Question

A mass of 0.6539 g of zinc is dissolved in excess hydrochloric acid, according to the following equation:

[ Zn_{(aq)} + 2HCl_{(aq)} → ZnCl_{2(aq)} + H_2_{(g)} ]
How many moles of (Cl^-) ions are formed in the reaction?
A: 0.1 moles
B: 0.01 moles
C: 0.002 moles
D: 0.02 moles

Answer 1

To determine the number of moles of Cl- ions formed when 0.6539 g of zinc reacts with excess hydrochloric acid, first calculate the moles of zinc, and then use stoichiometry from the balanced reaction equation. The result is 0.02 moles of Cl- ions.

Step-by-step explanation:

The question is asking how many moles of chloride ions (Cl-) are formed when a mass of 0.6539 g of zinc reacts with excess hydrochloric acid.
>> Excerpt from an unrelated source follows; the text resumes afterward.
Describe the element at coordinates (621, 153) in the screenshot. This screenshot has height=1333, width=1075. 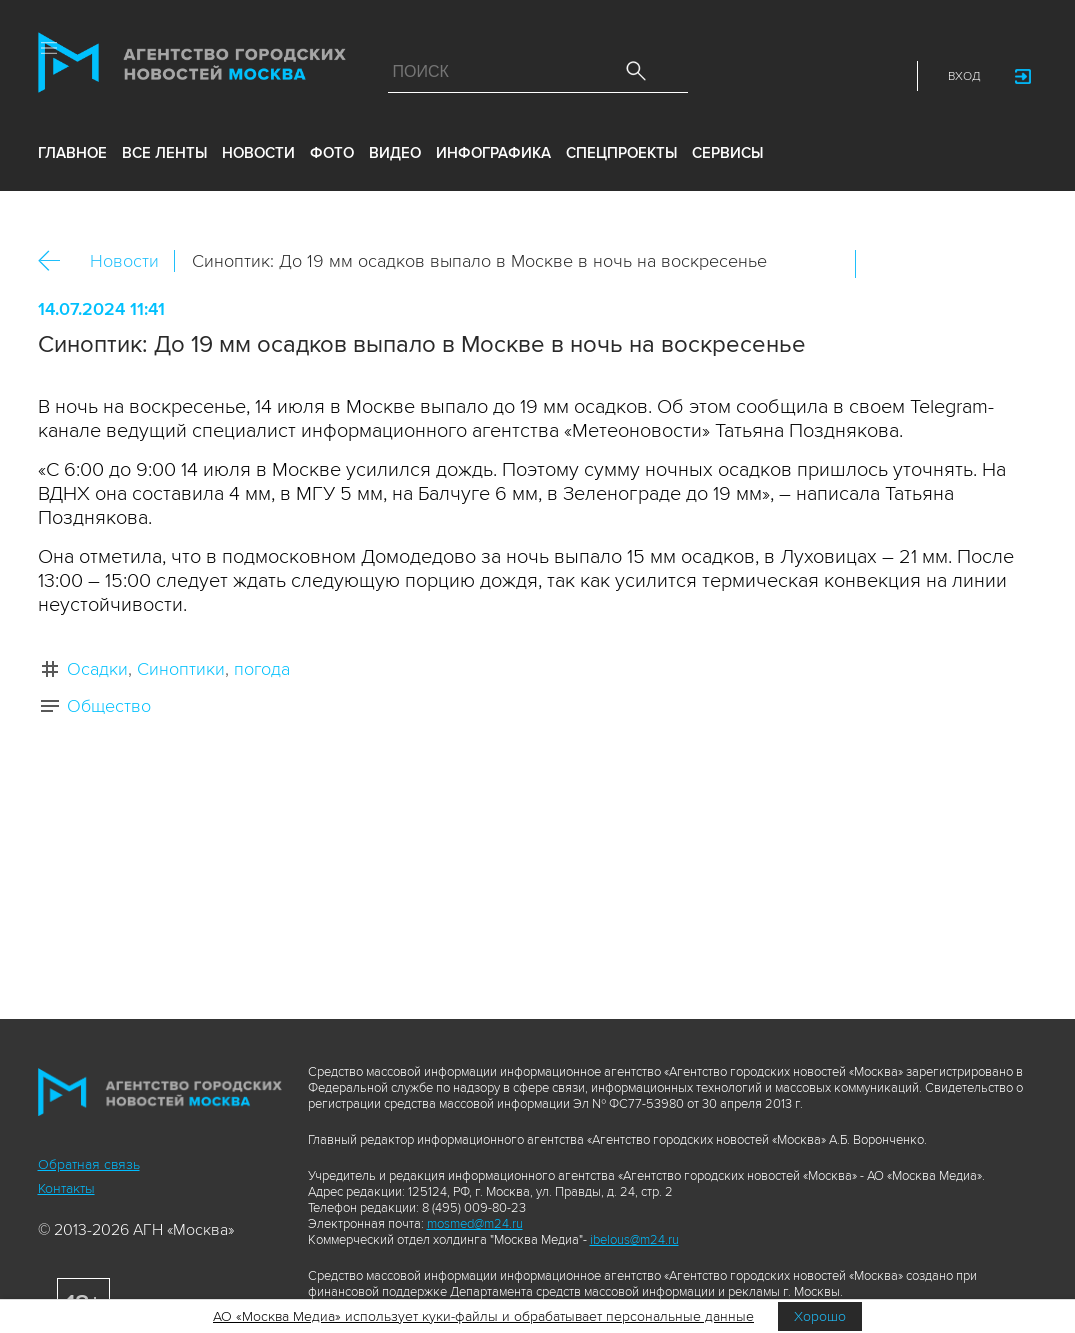 I see `Спецпроекты` at that location.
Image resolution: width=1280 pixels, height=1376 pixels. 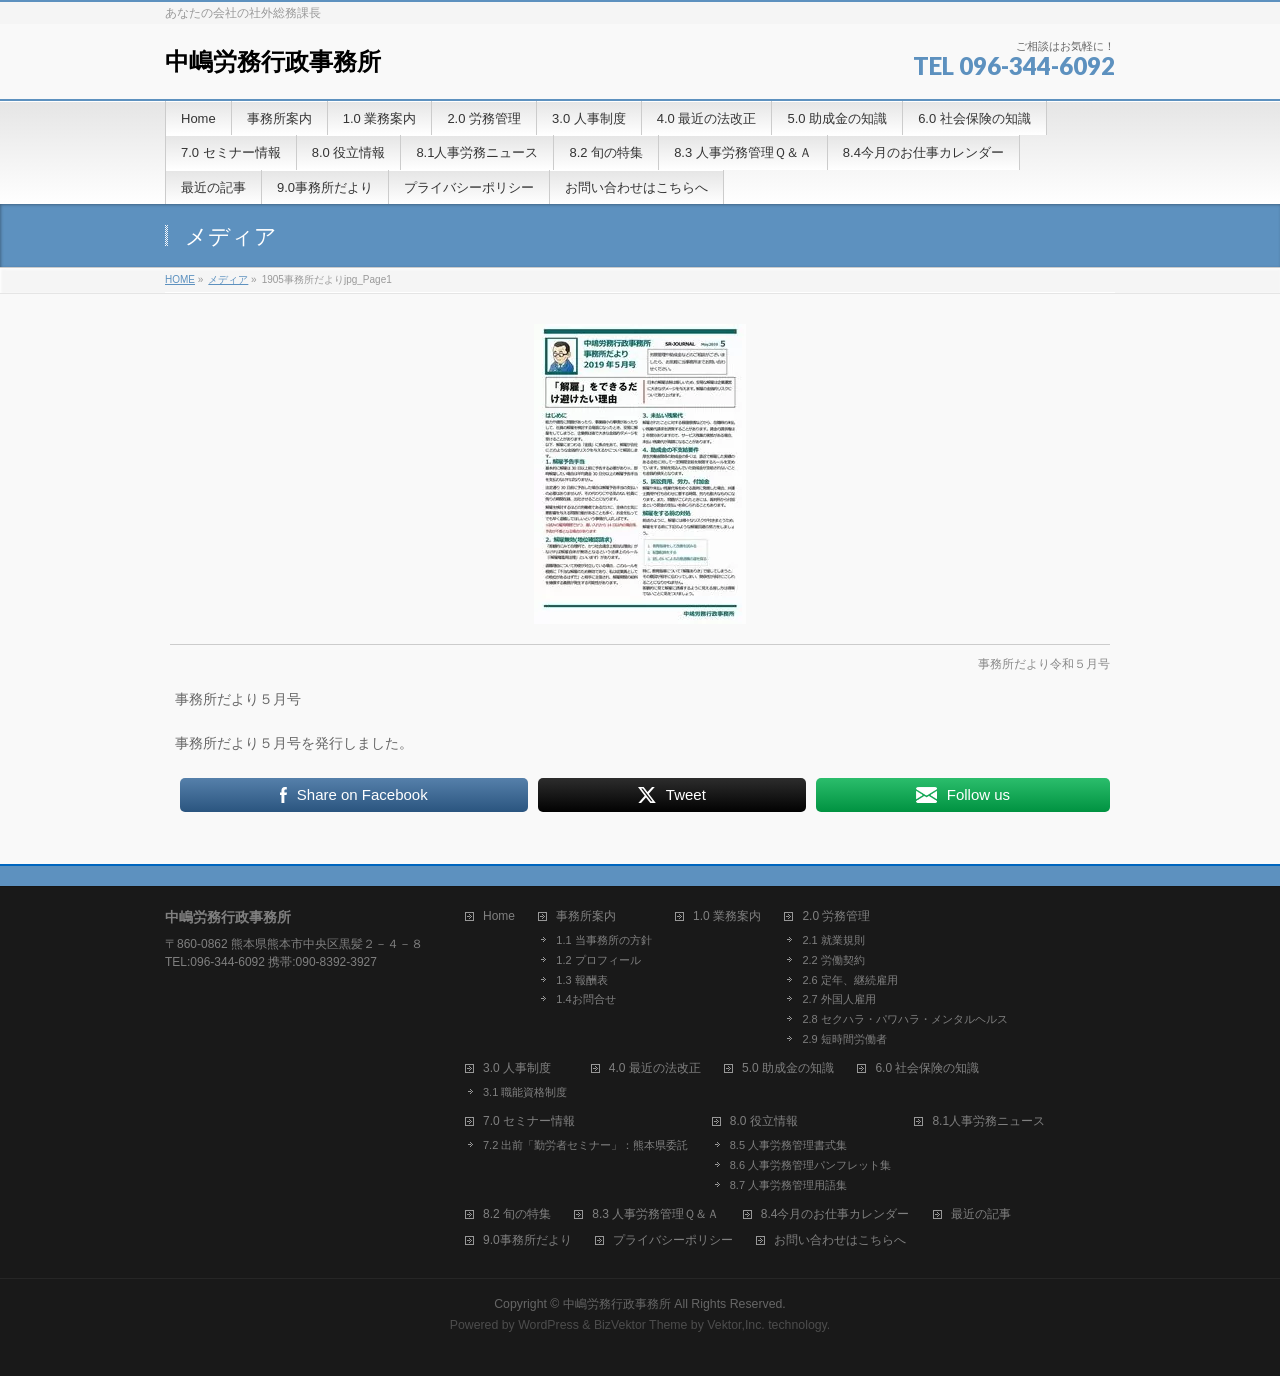 I want to click on 3.1 職能資格制度, so click(x=525, y=1092).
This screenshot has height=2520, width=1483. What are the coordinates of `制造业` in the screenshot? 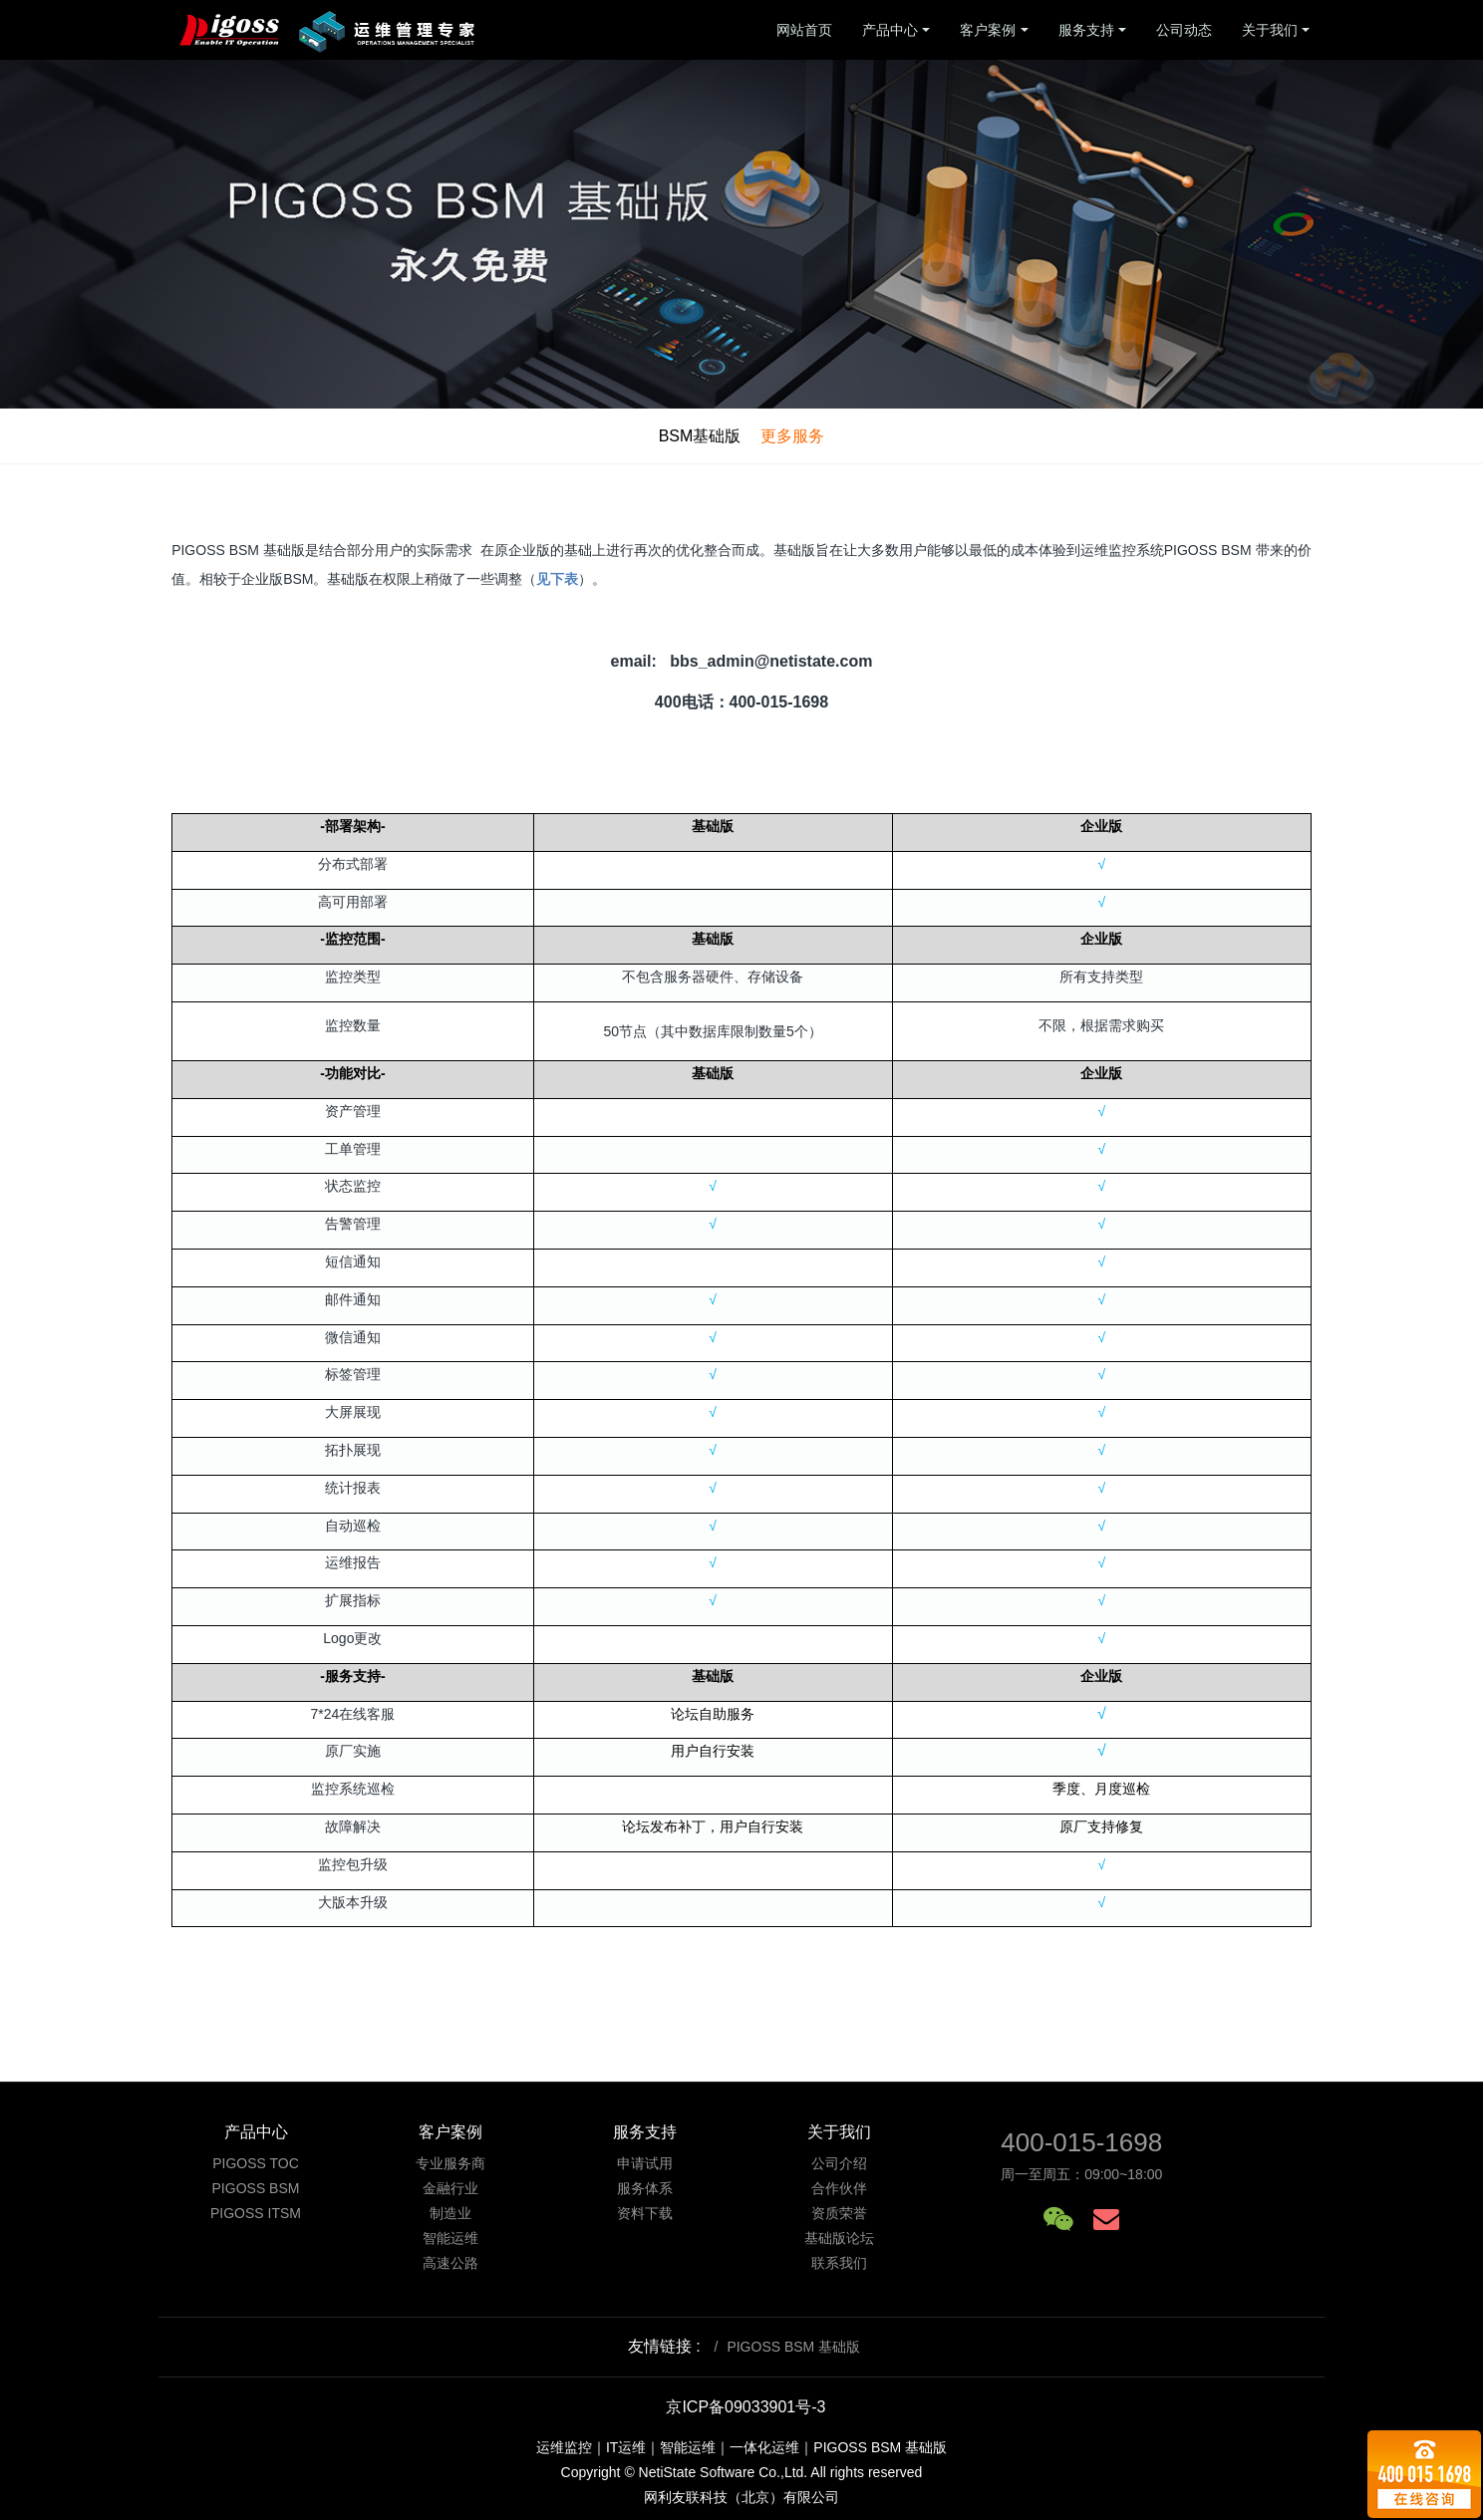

The balanced equation for the reaction is:

Zn (s) + 2HCl(aq) → ZnCl2 (aq) + H2 (g)

To find the number of moles of Cl- ions formed, we need to calculate the moles of Zn that reacted and then use the stoichiometry of the reaction to find the moles of Cl-. Zinc has a molar mass of approximately 65.38 g/mol. Thus, the moles of zinc that reacted are:

0.6539 g Zn × (1 mol Zn / 65.38 g Zn) = 0.0100 moles Zn
For every mole of Zn that reacts, there are two moles of Cl- ions produced, according to the stoichiometry of the balanced equation. Therefore, the moles of Cl- ions are:

0.0100 moles Zn × (2 moles Cl- / 1 mole Zn) = 0.0200 moles Cl-

So the correct answer is D: 0.02 moles of Cl- ions are formed.